Plasmepsin V (PM V) is a pepsin-like aspartic protease essential for growth of the malaria parasite Plasmodium falciparum. Previous work has shown PM V to be an ER-resident protease that processes parasite proteins destined for export into the host cell. Depletion or inhibition of the enzyme is lethal during asexual replication within red blood cells, as well as during the formation of sexual stage gametocytes. The structure of the P. vivax PM V has been characterized by x-ray crystallography, revealing a canonical pepsin fold punctuated by structural features uncommon to secretory aspartic proteases; however, the function of this unique structure is unclear. Here, we used parasite genetics to probe these structural features by attempting to rescue lethal PM V depletion with various mutant enzymes. We found an unusual nepenthesin 1-type insert in the PM V gene to be essential for parasite growth and PM V activity. Mutagenesis of the nepenthesin insert suggests that both its amino acid sequence and one of the two disulfide bonds that undergird its structure are required for the insert’s role in PM V function. Furthermore, molecular dynamics simulations paired with Markov state modelling suggest that mutations to the nepenthesin insert may allosterically affect PM V catalysis through multiple mechanisms. Taken together, these data provide further insights into the structure of the P. falciparum PM V protease.

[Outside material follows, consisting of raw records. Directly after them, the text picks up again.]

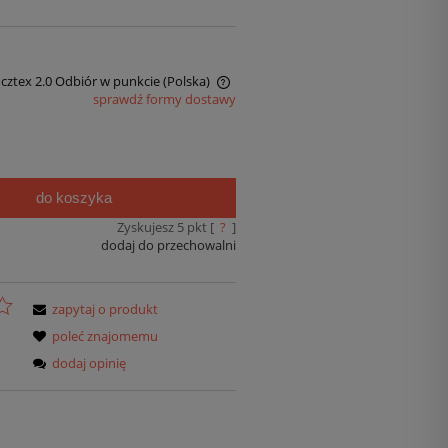
ocztex 2.0 Odbiór w punkcie
(Polska)
sprawdź formy dostawy
do koszyka
Zyskujesz
5
pkt [
?
]
dodaj do przechowalni
zapytaj o produkt
poleć znajomemu
dodaj opinię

Plasmepsin V (PM V) 是一种胃蛋白酶样天冬氨酸蛋白酶，对疟原虫恶性疟原虫的生长至关重要。先前的研究表明，PM V 是一种内质网驻留蛋白酶，可加工寄生于宿主细胞的寄生虫蛋白。在红细胞内的无性复制期间以及在有性阶段配子体的形成期间，酶的消耗或抑制是致命的。间日疟原虫 PM V 的结构已通过 X 射线晶体学进行了表征，揭示了一个典型的胃蛋白酶折叠，其间断有分泌天冬氨酸蛋白酶不常见的结构特征；然而，这种独特结构的功能尚不清楚。在这里，我们使用寄生虫遗传学通过尝试用各种突变酶挽救致命的 PM V 消耗来探测这些结构特征。我们在 PM V 基因中发现了一个不寻常的 nepenthesin 1 型插入物，它对寄生虫生长和 PM V 活性至关重要。nepenthesin 插入物的诱变表明，插入物在 PM V 功能中的作用需要其氨基酸序列和支撑其结构的两个二硫键之一。此外，与马尔可夫状态建模配对的分子动力学模拟表明，猪笼草素插入物的突变可能通过多种机制从变构上影响 PM V 催化。总之，这些数据为恶性疟原虫 PM V 蛋白酶的结构提供了进一步的见解。nepenthesin 插入物的诱变表明，插入物在 PM V 功能中的作用需要其氨基酸序列和支撑其结构的两个二硫键之一。此外，与马尔可夫状态建模配对的分子动力学模拟表明，猪笼草素插入物的突变可能通过多种机制从变构上影响 PM V 催化。总之，这些数据为恶性疟原虫 PM V 蛋白酶的结构提供了进一步的见解。nepenthesin 插入物的诱变表明，插入物在 PM V 功能中的作用需要其氨基酸序列和支撑其结构的两个二硫键之一。此外，与马尔可夫状态建模配对的分子动力学模拟表明，猪笼草素插入物的突变可能通过多种机制从变构上影响 PM V 催化。总之，这些数据为恶性疟原虫 PM V 蛋白酶的结构提供了进一步的见解。